#### [ACTIVITY]
What is needed here is every line of the records that includes "Fragen".

#### [TASK MATERIAL]
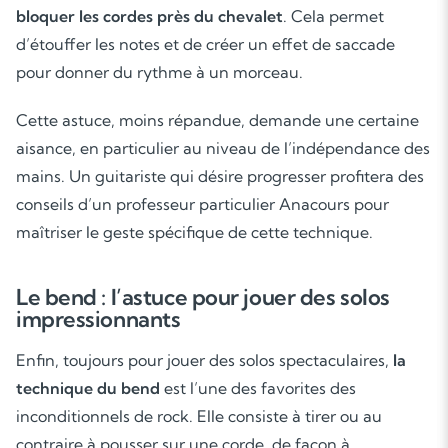
bloquer les cordes près du chevalet
. Cela permet
d’étouffer les notes et de créer un effet de saccade
pour donner du rythme à un morceau.
Cette astuce, moins répandue, demande une certaine
Soutien scolaire
aisance, en particulier au niveau de l’indépendance des
mains. Un guitariste qui désire progresser profitera des
Cours de musique
conseils d’un professeur particulier Anacours pour
Les deux
maîtriser le geste spécifique de cette technique.
Le bend : l’astuce pour jouer des solos
impressionnants
Enfin, toujours pour jouer des solos spectaculaires,
la
technique du bend
est l’une des favorites des
inconditionnels de rock. Elle consiste à tirer ou au
contraire à pousser sur une corde, de façon à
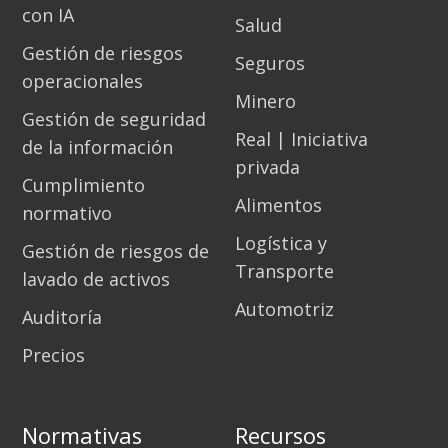
con IA
Salud
Gestión de riesgos
Seguros
operacionales
Minero
Gestión de seguridad
Real | Iniciativa
de la información
privada
Cumplimiento
Alimentos
normativo
Logística y
Gestión de riesgos de
Transporte
lavado de activos
Automotriz
Auditoría
Precios
Normativas
Recursos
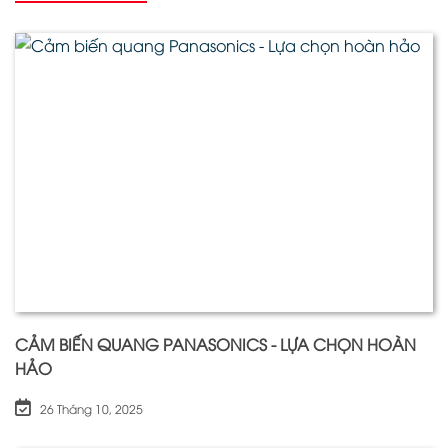
CẢM BIẾN QUANG PANASONICS - LỰA CHỌN HOÀN
HẢO
26 Tháng 10, 2025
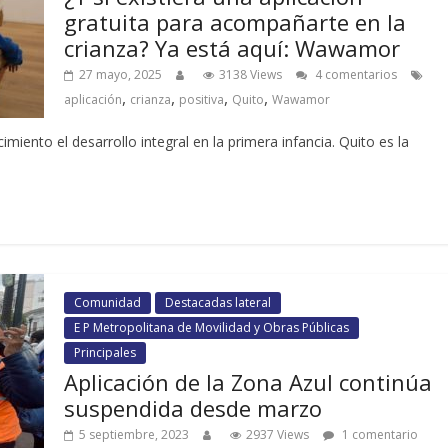
gratuita para acompañarte en la
crianza? Ya está aquí: Wawamor
27 mayo, 2025
3138 Views
4 comentarios
,
,
,
,
aplicación
crianza
positiva
Quito
Wawamor
iento el desarrollo integral en la primera infancia. Quito es la
Comunidad
Destacadas lateral
E P Metropolitana de Movilidad y Obras Públicas
Principales
Aplicación de la Zona Azul continúa
suspendida desde marzo
5 septiembre, 2023
2937 Views
1 comentario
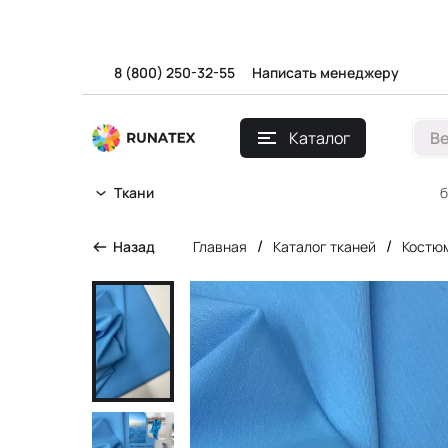
8 (800) 250-32-55
Написать менеджеру
Каталог
В
б
Ткани
/
/
Назад
Главная
Каталог тканей
Костю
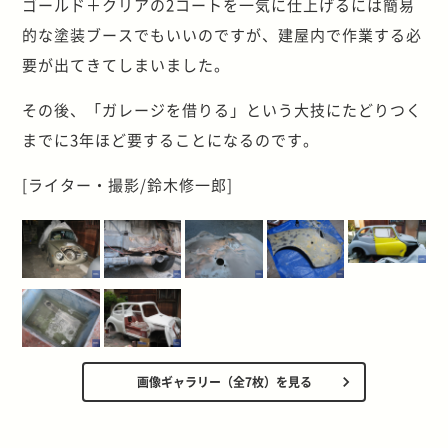
ゴールド＋クリアの2コートを一気に仕上げるには簡易
的な塗装ブースでもいいのですが、建屋内で作業する必
要が出てきてしまいました。
その後、「ガレージを借りる」という大技にたどりつく
までに3年ほど要することになるのです。
[ライター・撮影/鈴木修一郎]
画像ギャラリー（全7枚）を見る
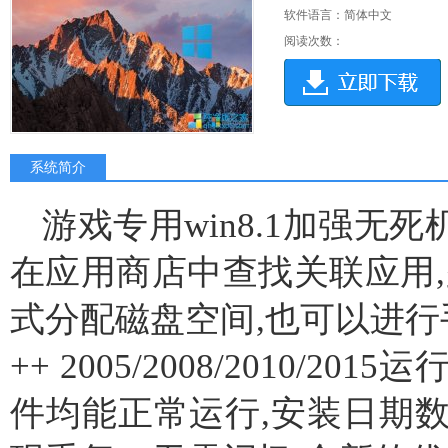
软件语言：简体中文
阅读次数：
系统简介
游戏专用win8.1加强无死机
在应用商店中查找关联应用,
式分配磁盘空间,也可以进行手
++ 2005/2008/2010/
件均能正常运行,安装日期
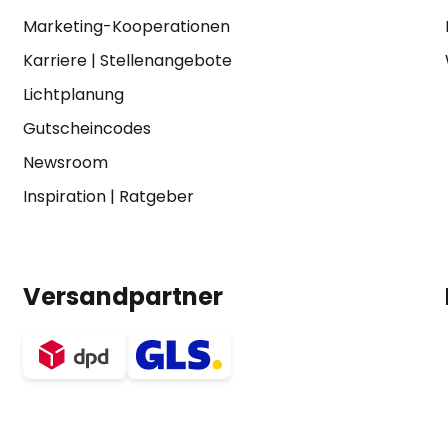
Marketing-Kooperationen
Karriere
|
Stellenangebote
Lichtplanung
Gutscheincodes
Newsroom
Inspiration
|
Ratgeber
Versandpartner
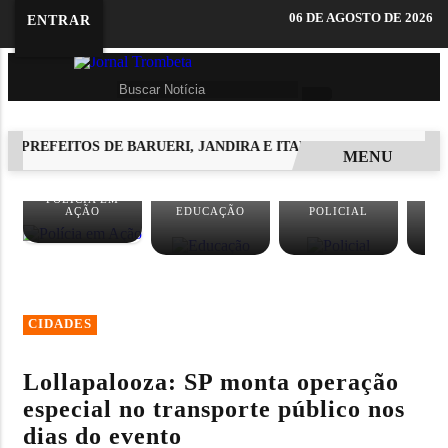
06 DE AGOSTO DE 2026
ENTRAR
PREFEITOS DE BARUERI, JANDIRA E ITAPEVI ANUNCIAM APOIO 
MENU
EM ALTA
POLÍCIA EM
AÇÃO
EDUCAÇÃO
POLICIAL
E
CIDADES
Lollapalooza: SP monta operação
especial no transporte público nos
dias do evento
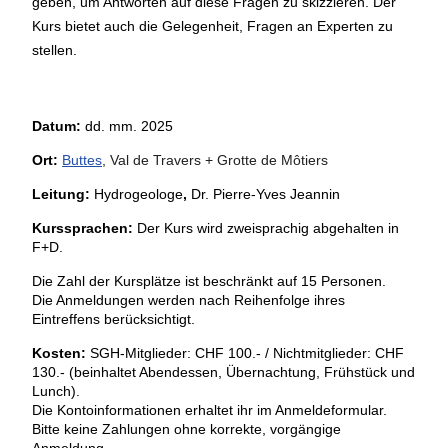
geben, um Antworten auf diese Fragen zu skizzieren. Der
Kurs bietet auch die Gelegenheit, Fragen an Experten zu
stellen.
Datum:
dd. mm. 2025
Ort:
Buttes
, Val de Travers + Grotte de Môtiers
Leitung:
Hydrogeologe
,
Dr. Pierre-Yves Jeannin
Kurssprachen:
Der Kurs wird zweisprachig abgehalten in
F+D.
Die Zahl der Kursplätze ist beschränkt auf 15 Personen.
Die Anmeldungen werden nach Reihenfolge ihres
Eintreffens berücksichtigt.
Kosten:
SGH-Mitglieder: CHF 100.- / Nichtmitglieder: CHF
130.- (beinhaltet Abendessen, Übernachtung, Frühstück und
Lunch).
Die Kontoinformationen erhaltet ihr im Anmeldeformular.
Bitte keine Zahlungen ohne korrekte, vorgängige
Anmeldung.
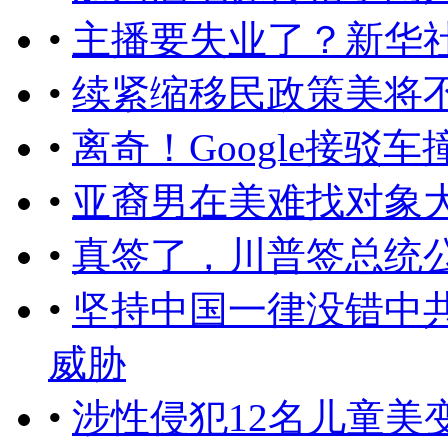
•
主播要失业了？新华社
•
续紧缩移民政策美将
•
离奇！Google接驳
•
亚裔男在美难找对象
•
真签了，川普签总统
•
坚持中国一律没错中
威胁
•
涉性侵犯12名儿童美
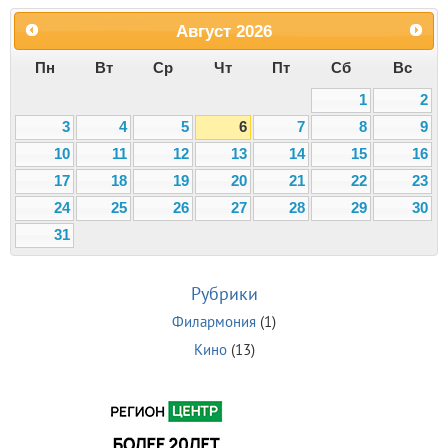
Август
2026
Пн
Вт
Ср
Чт
Пт
Сб
Вс
1
2
3
4
5
6
7
8
9
10
11
12
13
14
15
16
17
18
19
20
21
22
23
24
25
26
27
28
29
30
31
Рубрики
Филармония
(1)
Кино
(13)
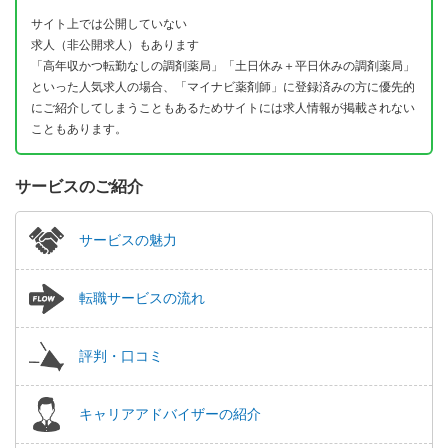
サイト上では公開していない
求人（非公開求人）もあります
「高年収かつ転勤なしの調剤薬局」「土日休み＋平日休みの調剤薬局」
といった人気求人の場合、「マイナビ薬剤師」に登録済みの方に優先的
にご紹介してしまうこともあるためサイトには求人情報が掲載されない
こともあります。
サービスのご紹介
サービスの魅力
転職サービスの流れ
評判・口コミ
キャリアアドバイザーの紹介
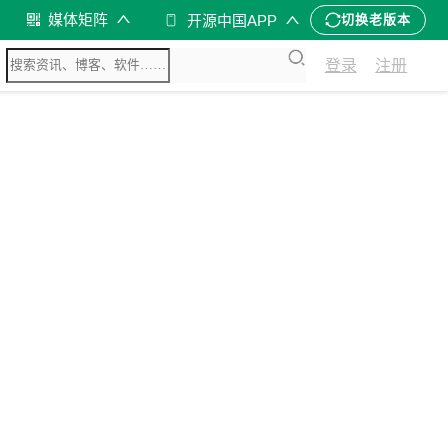
媒体矩阵
开源中国APP
切换老版本
登录
注册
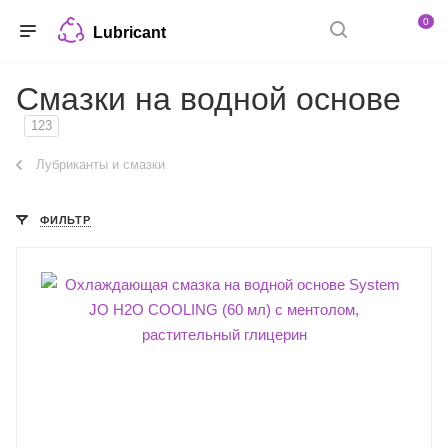
0
Lubricant
Смазки на водной основе
123
Лубриканты и смазки
ФИЛЬТР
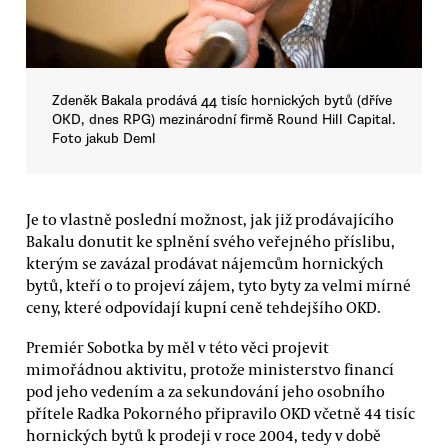
Zdeněk Bakala prodává 44 tisíc hornických bytů (dříve
OKD, dnes RPG) mezinárodní firmě Round Hill Capital.
Foto jakub Deml
Je to vlastně poslední možnost, jak již prodávajícího
Bakalu donutit ke splnění svého veřejného příslibu,
kterým se zavázal prodávat nájemcům hornických
bytů, kteří o to projeví zájem, tyto byty za velmi mírné
ceny, které odpovídají kupní ceně tehdejšího OKD.
Premiér Sobotka by měl v této věci projevit
mimořádnou aktivitu, protože ministerstvo financí
pod jeho vedením a za sekundování jeho osobního
přítele Radka Pokorného připravilo OKD včetně 44 tisíc
hornických bytů k prodeji v roce 2004, tedy v době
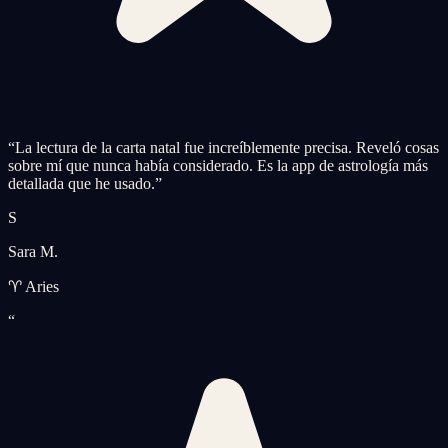
“
La lectura de la carta natal fue increíblemente precisa. Reveló cosas
sobre mí que nunca había considerado. Es la app de astrología más
detallada que he usado.
”
S
Sara M.
♈ Aries
“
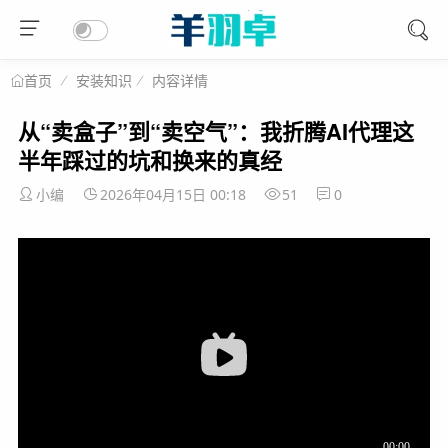
安装知识
内容详情
首页
从“卖盒子”到“卖空气”：我折腾AI代理这
半年踩过的坑和换来的真经
小编
2026年04月15日 00:18
51
0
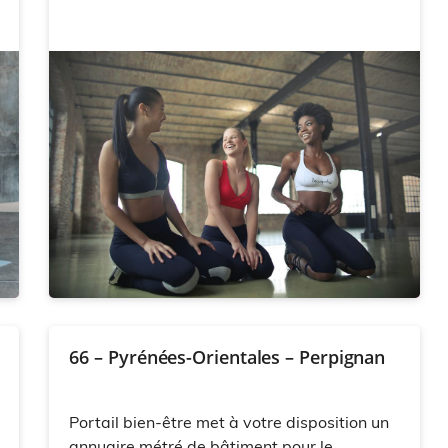
66 – Pyrénées-Orientales – Perpignan
Portail bien-être met à votre disposition un
annuaire métré de bâtiment pour le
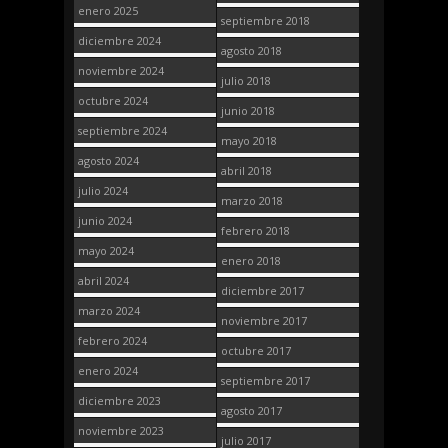
enero 2025
septiembre 2018
diciembre 2024
agosto 2018
noviembre 2024
julio 2018
octubre 2024
junio 2018
septiembre 2024
mayo 2018
agosto 2024
abril 2018
julio 2024
marzo 2018
junio 2024
febrero 2018
mayo 2024
enero 2018
abril 2024
diciembre 2017
marzo 2024
noviembre 2017
febrero 2024
octubre 2017
enero 2024
septiembre 2017
diciembre 2023
agosto 2017
noviembre 2023
julio 2017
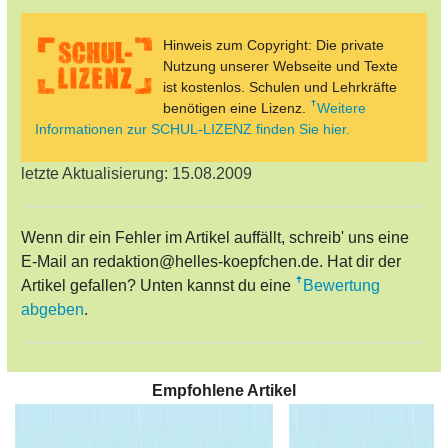
Hinweis zum Copyright: Die private
Nutzung unserer Webseite und Texte
ist kostenlos. Schulen und Lehrkräfte
benötigen eine Lizenz.
Weitere
Informationen zur SCHUL-LIZENZ finden Sie hier.
letzte Aktualisierung: 15.08.2009
Wenn dir ein Fehler im Artikel auffällt, schreib' uns eine
E-Mail an redaktion@helles-koepfchen.de. Hat dir der
Artikel gefallen? Unten kannst du eine
Bewertung
abgeben
.
Empfohlene Artikel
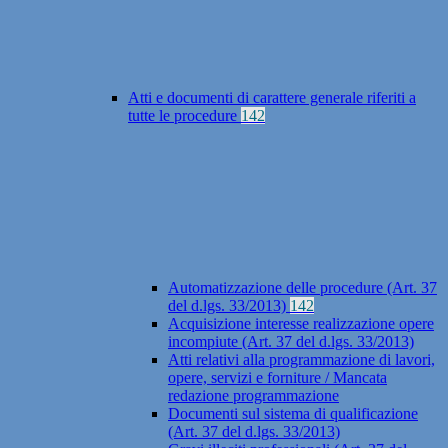
Atti e documenti di carattere generale riferiti a
tutte le procedure
142
Automatizzazione delle procedure (Art. 37
del d.lgs. 33/2013)
142
Acquisizione interesse realizzazione opere
incompiute (Art. 37 del d.lgs. 33/2013)
Atti relativi alla programmazione di lavori,
opere, servizi e forniture / Mancata
redazione programmazione
Documenti sul sistema di qualificazione
(Art. 37 del d.lgs. 33/2013)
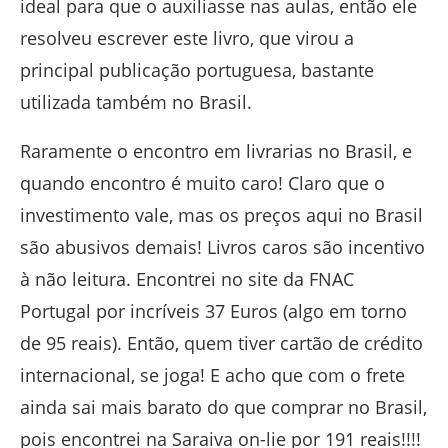
ideal para que o auxiliasse nas aulas, então ele
resolveu escrever este livro, que virou a
principal publicação portuguesa, bastante
utilizada também no Brasil.
Raramente o encontro em livrarias no Brasil, e
quando encontro é muito caro! Claro que o
investimento vale, mas os preços aqui no Brasil
são abusivos demais! Livros caros são incentivo
à não leitura. Encontrei no site da FNAC
Portugal por incríveis 37 Euros (algo em torno
de 95 reais). Então, quem tiver cartão de crédito
internacional, se joga! E acho que com o frete
ainda sai mais barato do que comprar no Brasil,
pois encontrei na Saraiva on-lie por 191 reais!!!!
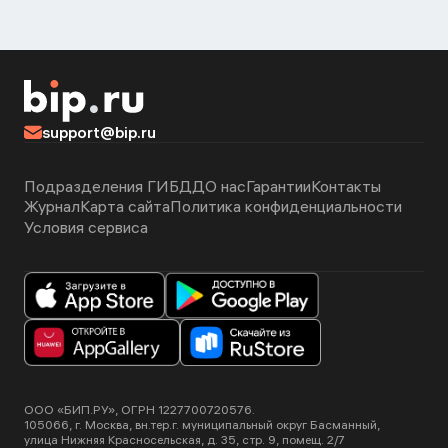
support@bip.ru
Подразделения ГИБДД
О нас
Гарантии
Контакты
Журнал
Карта сайта
Политика конфиденциальности
Условия сервиса
ООО «БИП.РУ», ОГРН 1227700720576.
105066, г. Москва, вн.тер.г. муниципальный округ Басманный,
улица Нижняя Красносельская, д. 35, стр. 9, помещ. 2/7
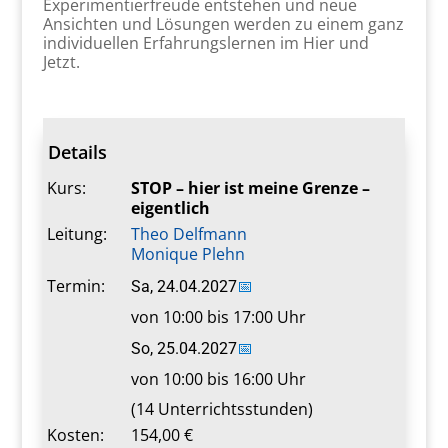
Experimentierfreude entstehen und neue
Ansichten und Lösungen werden zu einem ganz
individuellen Erfahrungslernen im Hier und
Jetzt.
Details
Kurs:
STOP – hier ist meine Grenze –
eigentlich
Leitung:
Theo Delfmann
Monique Plehn
Termin:
Sa, 24.04.2027
📅
von 10:00 bis 17:00 Uhr
So, 25.04.2027
📅
von 10:00 bis 16:00 Uhr
(14 Unterrichtsstunden)
Kosten:
154,00 €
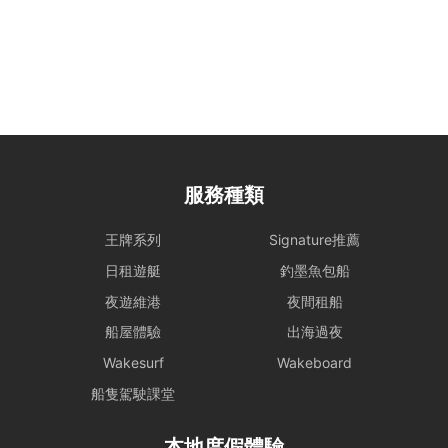
購置有關物品之費用。
大型設備與煮食： 若租賃人計劃攜帶大型器材（如音響、烹飪等設
備）或需自行煮食，請預先獲得船東確認，以利船上電力與空間配置。
特殊情況處理： 為確保航行安全，若遇機件狀況或不可控因素需調整
行程，船東將以安全為首要考量進行調度。相關的行程變更或補償安
排，請參考 【服務條款全文】 之內容。
服務種類
惡劣天氣安排
- 如遇上惡劣天氣，船東會會視乎情況決定是否啟航或更改當日的路線
王牌系列
Signature推薦
行程，一切都以安全為基礎。船東保留一切啟航與否以及決定路線行程
日租遊艇
釣墨魚包船
之權力。
夜遊維港
夜間租船
- 在下列情況下，船期將維持正常，恕不退款：
i) 如出航前懸掛一號風球或紅色暴雨警告;
船屋體驗
出海過夜
ii) 登船前懸掛一號風球或紅色暴雨警告，或 登船前兩小時由較高風球
Wakesurf
Wakeboard
改為1號風球，以及黑色暴雨警告信號改為紅色暴雨警告。
租賃人應與船東保持密切聯絡，以確定該天行程安排。
船隻駕駛課堂
- 若於登船前 2 小時，天文台仍懸掛 三號或以上風球、或發出 黑色暴
本地度假體驗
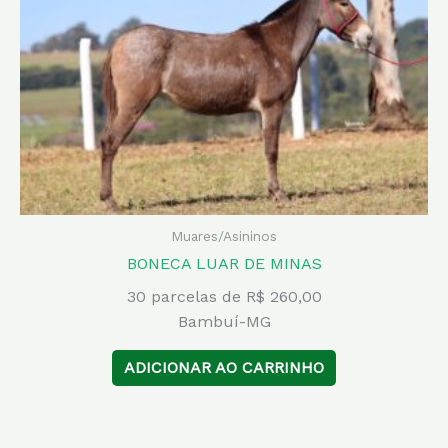
Muares/Asininos
BONECA LUAR DE MINAS
30 parcelas de R$ 260,00
Bambuí-MG
ADICIONAR AO CARRINHO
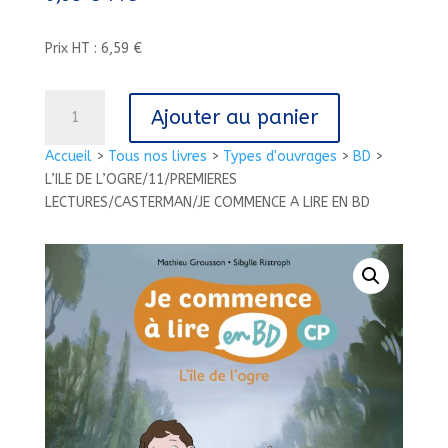
Prix HT : 6,59 €
quantité
Ajouter au panier
de
L'ILE
Accueil
>
Tous nos livres
>
Types d'ouvrages
>
BD
>
DE
L’ILE DE L’OGRE/11/PREMIERES
L'OGRE/11/PREMIERES
LECTURES/CASTERMAN/JE COMMENCE A LIRE EN BD
LECTURES/CASTERMAN/JE
COMMENCE
A
LIRE
EN
BD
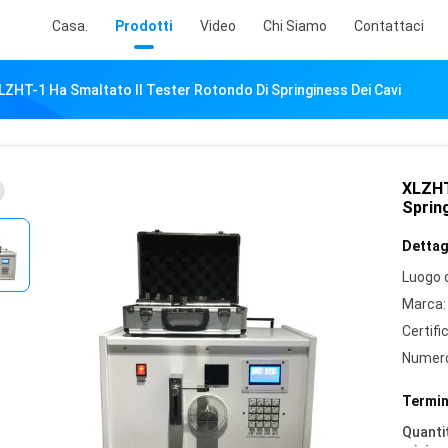
Casa.
Prodotti
Video
Chi Siamo
Contattaci
LZHT-1 Ha Smaltato Il Tester Rotondo Di Springiness Dei Cavi
XLZHT
Spring
Dettagl
Luogo d
Marca:
Certifi
Numero
Termin
Quantit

#### [RESULT BELOW]
geben, um Antworten auf diese Fragen zu skizzieren. Der
Kurs bietet auch die Gelegenheit, Fragen an Experten zu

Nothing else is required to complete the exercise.